__Your goal__. Copy out the lines below that hold the word "нашего".

▬▬▬▬▬▬

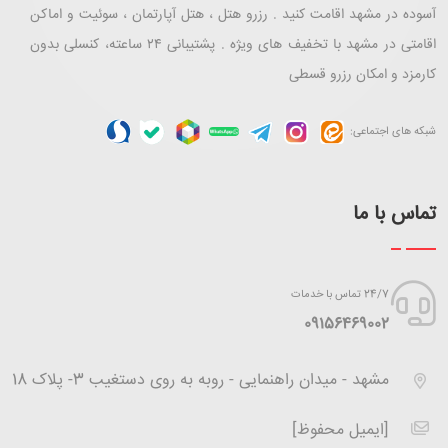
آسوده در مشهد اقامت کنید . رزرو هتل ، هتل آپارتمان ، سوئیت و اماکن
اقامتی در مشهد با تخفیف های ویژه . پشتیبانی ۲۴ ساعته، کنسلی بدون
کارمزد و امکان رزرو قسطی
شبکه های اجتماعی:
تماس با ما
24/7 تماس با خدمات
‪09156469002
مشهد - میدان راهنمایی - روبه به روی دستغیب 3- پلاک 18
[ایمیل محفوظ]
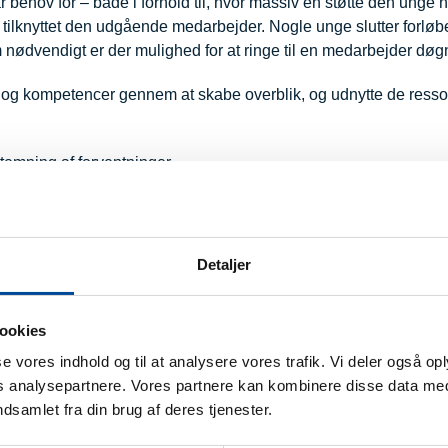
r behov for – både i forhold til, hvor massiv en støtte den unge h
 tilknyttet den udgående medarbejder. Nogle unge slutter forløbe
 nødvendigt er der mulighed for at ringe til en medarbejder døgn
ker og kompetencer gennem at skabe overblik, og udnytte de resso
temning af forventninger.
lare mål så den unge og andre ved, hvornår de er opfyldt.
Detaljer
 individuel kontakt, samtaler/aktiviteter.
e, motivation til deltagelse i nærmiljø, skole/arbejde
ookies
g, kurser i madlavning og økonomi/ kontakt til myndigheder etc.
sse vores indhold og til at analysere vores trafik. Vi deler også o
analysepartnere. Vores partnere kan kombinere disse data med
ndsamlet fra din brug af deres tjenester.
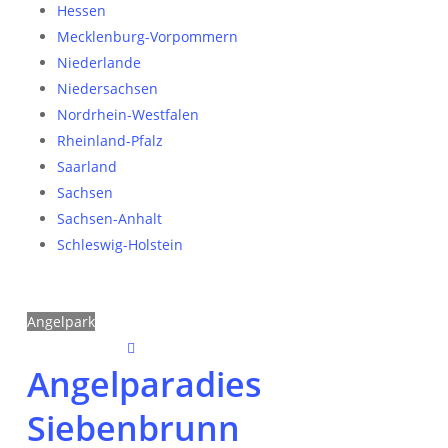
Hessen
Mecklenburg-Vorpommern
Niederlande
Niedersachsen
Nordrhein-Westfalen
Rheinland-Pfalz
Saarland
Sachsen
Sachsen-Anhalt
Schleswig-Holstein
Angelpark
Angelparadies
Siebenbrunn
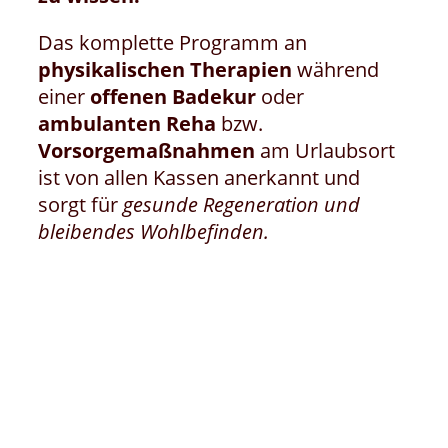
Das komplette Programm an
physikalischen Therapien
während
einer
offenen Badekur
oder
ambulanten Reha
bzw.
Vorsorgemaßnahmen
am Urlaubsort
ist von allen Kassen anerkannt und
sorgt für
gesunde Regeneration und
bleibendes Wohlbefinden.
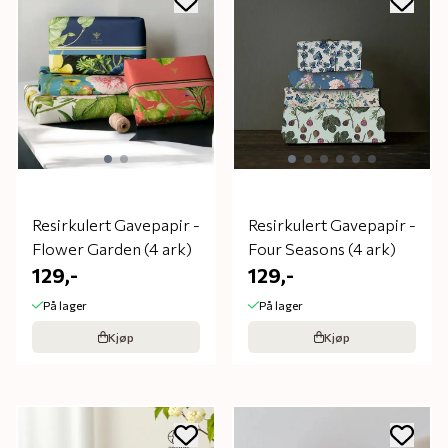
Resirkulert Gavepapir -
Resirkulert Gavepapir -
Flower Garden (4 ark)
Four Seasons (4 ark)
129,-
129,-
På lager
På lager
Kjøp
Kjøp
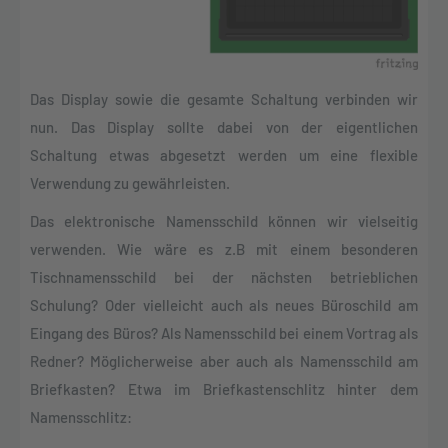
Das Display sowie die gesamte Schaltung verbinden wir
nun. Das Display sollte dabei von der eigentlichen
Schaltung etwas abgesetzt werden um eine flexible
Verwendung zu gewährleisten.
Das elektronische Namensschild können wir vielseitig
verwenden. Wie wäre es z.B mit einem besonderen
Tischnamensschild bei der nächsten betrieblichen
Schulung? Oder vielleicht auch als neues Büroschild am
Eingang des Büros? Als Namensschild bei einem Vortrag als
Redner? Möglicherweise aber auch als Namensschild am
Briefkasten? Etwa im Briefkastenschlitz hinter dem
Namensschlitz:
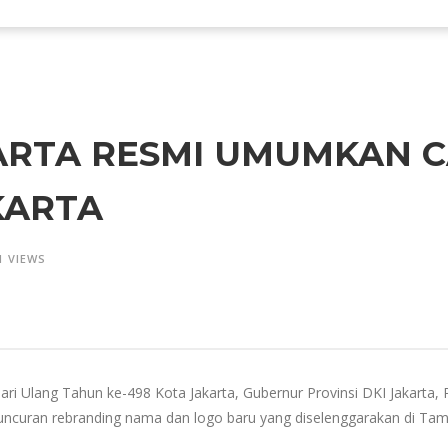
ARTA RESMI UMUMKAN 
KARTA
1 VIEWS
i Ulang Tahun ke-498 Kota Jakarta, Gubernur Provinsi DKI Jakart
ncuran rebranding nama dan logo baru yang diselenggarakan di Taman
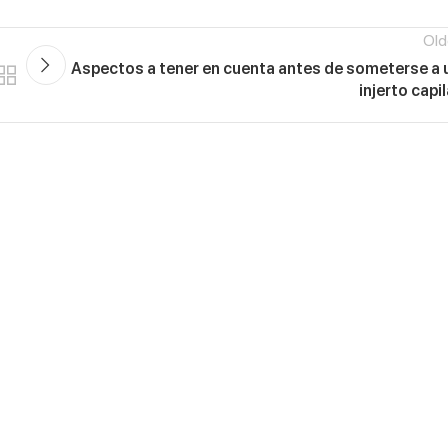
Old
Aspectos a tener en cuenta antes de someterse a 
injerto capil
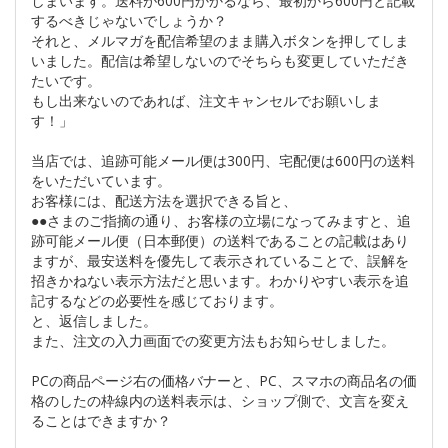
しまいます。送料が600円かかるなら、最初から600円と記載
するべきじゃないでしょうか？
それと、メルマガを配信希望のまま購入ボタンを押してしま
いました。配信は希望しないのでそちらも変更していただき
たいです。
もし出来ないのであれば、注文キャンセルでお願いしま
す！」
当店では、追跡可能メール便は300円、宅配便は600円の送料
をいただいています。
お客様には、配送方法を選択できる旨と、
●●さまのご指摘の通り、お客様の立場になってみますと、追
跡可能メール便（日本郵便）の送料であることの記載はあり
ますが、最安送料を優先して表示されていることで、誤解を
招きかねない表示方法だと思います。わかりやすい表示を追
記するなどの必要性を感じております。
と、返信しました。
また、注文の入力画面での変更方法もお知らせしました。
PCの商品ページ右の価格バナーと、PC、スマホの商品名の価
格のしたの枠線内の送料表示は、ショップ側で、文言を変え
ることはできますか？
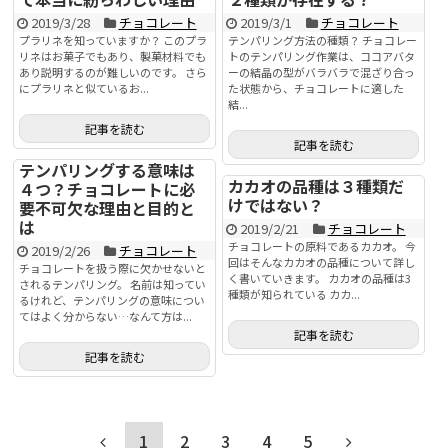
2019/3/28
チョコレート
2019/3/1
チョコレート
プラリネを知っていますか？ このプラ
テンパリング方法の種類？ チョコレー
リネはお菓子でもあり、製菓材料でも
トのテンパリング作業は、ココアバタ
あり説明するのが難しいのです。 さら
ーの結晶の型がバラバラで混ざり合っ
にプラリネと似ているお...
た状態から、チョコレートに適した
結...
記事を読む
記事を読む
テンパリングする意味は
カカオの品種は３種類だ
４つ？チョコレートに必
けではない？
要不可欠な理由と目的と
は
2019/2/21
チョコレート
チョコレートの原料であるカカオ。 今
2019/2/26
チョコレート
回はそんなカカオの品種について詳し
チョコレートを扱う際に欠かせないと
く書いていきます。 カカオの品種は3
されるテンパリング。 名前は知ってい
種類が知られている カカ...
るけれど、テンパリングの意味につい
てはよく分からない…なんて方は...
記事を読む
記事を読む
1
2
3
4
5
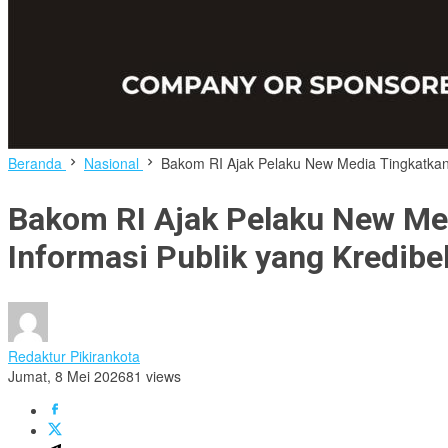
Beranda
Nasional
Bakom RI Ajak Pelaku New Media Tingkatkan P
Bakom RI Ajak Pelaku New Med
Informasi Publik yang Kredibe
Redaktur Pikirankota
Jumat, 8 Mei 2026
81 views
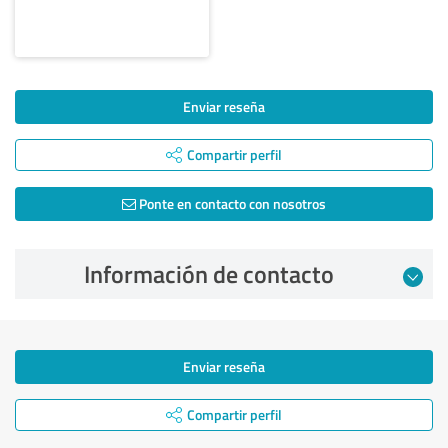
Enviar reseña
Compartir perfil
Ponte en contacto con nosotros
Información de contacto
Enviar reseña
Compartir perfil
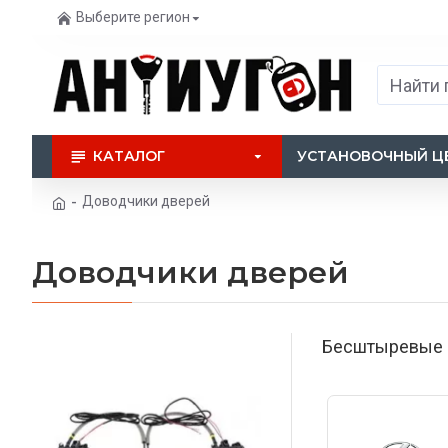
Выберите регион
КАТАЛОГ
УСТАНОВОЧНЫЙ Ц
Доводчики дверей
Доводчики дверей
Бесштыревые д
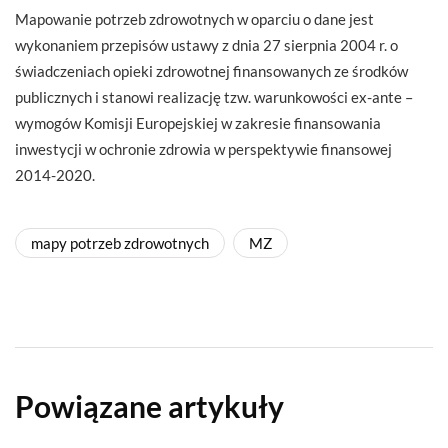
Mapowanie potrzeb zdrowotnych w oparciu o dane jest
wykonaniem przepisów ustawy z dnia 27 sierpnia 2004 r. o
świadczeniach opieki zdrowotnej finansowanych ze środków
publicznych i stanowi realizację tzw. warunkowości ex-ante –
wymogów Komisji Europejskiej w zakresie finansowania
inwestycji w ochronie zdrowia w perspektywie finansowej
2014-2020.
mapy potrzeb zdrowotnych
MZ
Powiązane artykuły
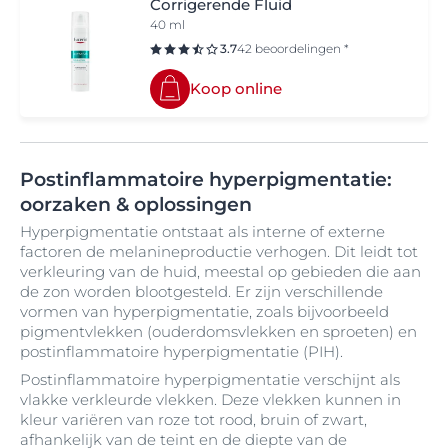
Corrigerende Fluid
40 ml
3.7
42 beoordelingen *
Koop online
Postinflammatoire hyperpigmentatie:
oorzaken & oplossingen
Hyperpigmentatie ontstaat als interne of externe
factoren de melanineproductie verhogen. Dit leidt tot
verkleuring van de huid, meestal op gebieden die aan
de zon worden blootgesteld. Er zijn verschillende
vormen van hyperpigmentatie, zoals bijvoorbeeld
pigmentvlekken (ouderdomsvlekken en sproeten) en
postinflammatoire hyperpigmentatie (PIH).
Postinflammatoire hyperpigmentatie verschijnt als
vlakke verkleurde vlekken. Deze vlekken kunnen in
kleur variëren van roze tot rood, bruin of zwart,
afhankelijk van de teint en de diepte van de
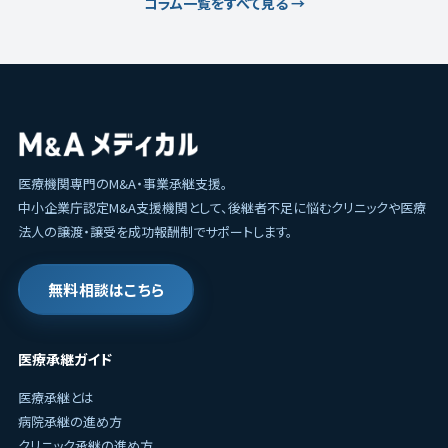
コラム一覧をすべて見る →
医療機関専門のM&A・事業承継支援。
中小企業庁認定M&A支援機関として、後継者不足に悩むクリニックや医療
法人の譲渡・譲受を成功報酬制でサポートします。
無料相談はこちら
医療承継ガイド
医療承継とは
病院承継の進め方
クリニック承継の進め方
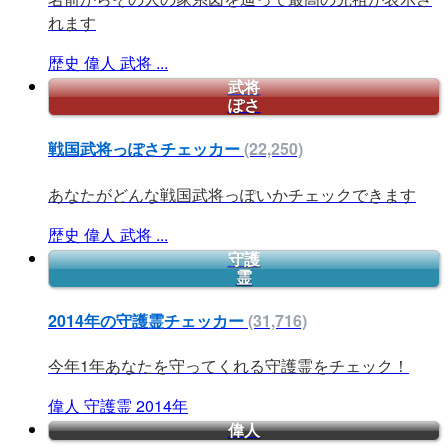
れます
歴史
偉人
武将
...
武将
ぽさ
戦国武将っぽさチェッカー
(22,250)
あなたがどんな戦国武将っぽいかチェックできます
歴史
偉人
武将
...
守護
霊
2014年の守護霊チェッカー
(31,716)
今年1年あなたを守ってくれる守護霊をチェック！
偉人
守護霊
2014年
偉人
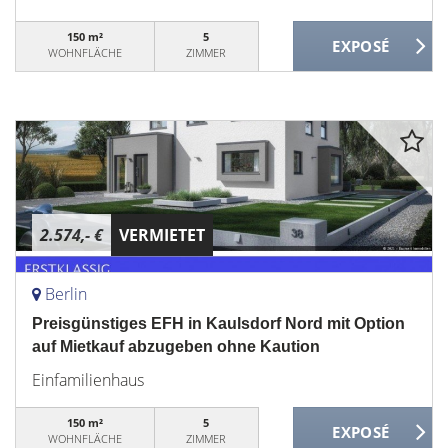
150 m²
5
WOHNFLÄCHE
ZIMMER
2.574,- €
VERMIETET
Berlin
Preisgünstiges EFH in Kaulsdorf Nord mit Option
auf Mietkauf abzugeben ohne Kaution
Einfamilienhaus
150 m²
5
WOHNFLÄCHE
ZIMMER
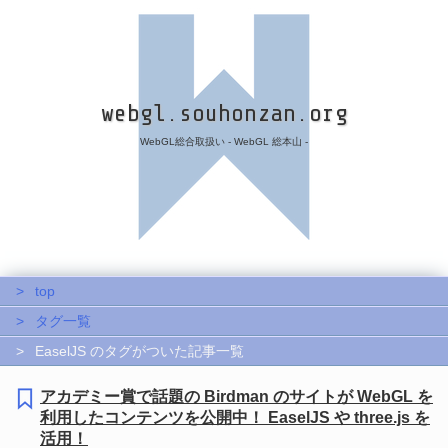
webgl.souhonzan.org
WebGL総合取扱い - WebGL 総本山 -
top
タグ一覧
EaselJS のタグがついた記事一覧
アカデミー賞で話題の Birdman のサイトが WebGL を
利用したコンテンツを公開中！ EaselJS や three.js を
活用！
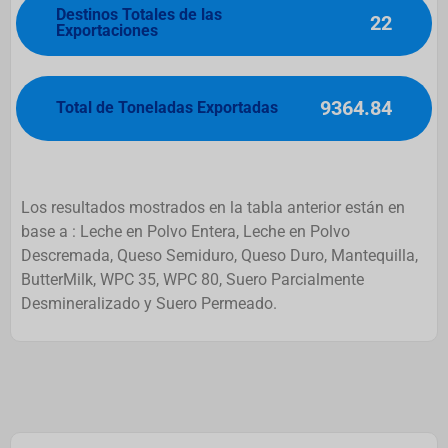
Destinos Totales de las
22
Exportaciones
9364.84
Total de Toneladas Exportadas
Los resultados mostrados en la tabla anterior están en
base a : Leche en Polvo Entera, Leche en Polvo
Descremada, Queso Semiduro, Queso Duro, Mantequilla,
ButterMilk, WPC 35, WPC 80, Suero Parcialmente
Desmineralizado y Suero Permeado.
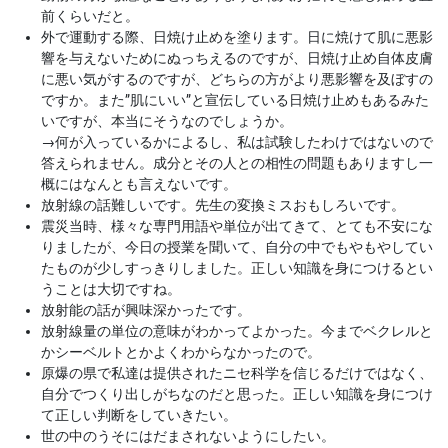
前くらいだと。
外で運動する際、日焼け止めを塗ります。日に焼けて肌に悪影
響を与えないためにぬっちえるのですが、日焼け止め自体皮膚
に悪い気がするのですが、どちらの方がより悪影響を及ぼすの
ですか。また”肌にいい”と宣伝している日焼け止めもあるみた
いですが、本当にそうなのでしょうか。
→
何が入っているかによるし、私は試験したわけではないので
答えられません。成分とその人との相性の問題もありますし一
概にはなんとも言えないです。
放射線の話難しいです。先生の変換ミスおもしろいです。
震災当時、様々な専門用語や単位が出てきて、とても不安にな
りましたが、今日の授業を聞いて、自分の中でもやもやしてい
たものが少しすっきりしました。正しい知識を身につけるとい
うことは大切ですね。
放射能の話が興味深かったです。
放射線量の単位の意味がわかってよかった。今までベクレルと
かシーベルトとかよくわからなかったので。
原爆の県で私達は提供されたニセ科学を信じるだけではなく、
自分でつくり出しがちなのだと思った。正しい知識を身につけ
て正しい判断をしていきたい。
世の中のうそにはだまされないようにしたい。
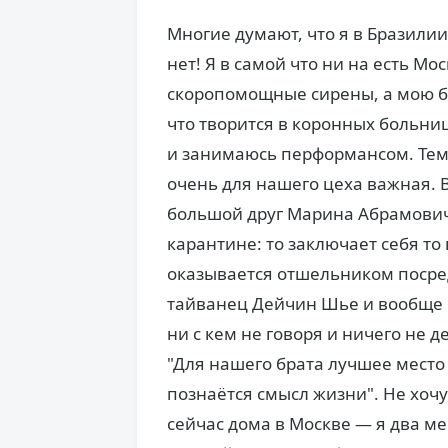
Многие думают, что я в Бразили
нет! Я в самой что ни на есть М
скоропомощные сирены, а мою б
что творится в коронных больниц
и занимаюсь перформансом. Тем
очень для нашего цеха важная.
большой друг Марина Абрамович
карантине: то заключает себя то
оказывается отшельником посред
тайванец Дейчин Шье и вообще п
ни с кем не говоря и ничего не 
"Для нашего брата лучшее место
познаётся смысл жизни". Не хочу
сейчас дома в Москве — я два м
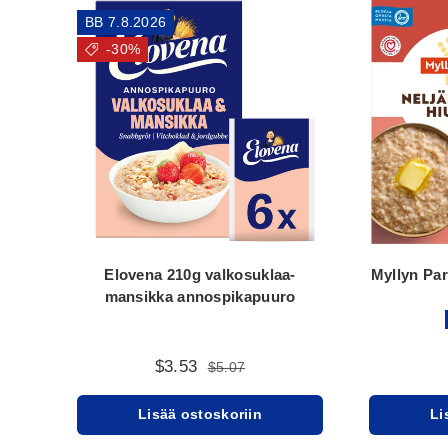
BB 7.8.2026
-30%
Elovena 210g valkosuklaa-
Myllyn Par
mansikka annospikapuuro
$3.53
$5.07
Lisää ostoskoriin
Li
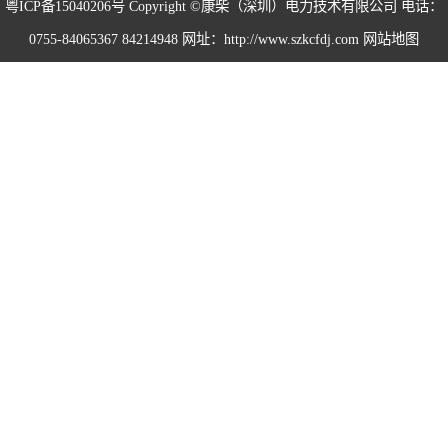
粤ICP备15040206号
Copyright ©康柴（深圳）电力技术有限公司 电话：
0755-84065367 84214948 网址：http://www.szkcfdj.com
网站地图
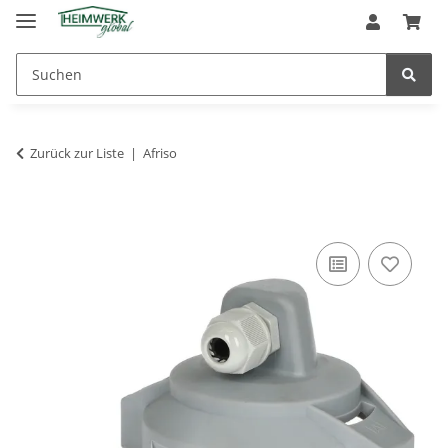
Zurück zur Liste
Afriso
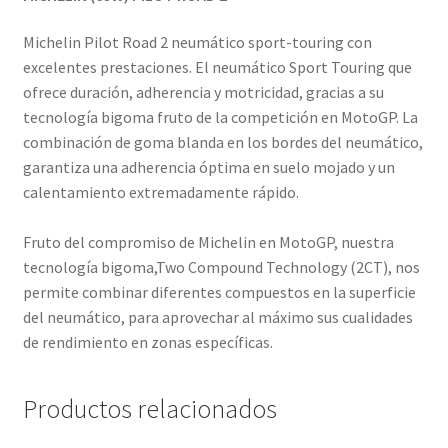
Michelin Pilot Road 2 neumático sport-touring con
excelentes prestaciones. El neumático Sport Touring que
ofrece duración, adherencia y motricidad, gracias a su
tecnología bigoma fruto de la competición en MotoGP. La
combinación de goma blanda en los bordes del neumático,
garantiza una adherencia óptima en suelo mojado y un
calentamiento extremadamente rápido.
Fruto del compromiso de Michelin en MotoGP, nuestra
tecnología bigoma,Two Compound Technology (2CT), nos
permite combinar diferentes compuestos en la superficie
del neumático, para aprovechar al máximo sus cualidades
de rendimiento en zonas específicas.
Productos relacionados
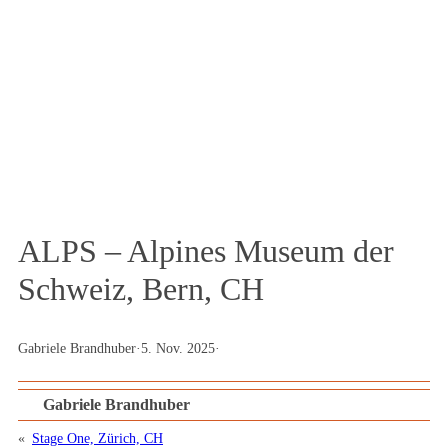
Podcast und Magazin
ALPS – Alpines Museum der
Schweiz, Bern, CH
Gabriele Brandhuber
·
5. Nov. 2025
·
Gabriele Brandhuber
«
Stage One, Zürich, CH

▬▬▬▬▬▬

__Completed exercise__.
очень для нашего цеха важная.
"Для нашего брата лучшее место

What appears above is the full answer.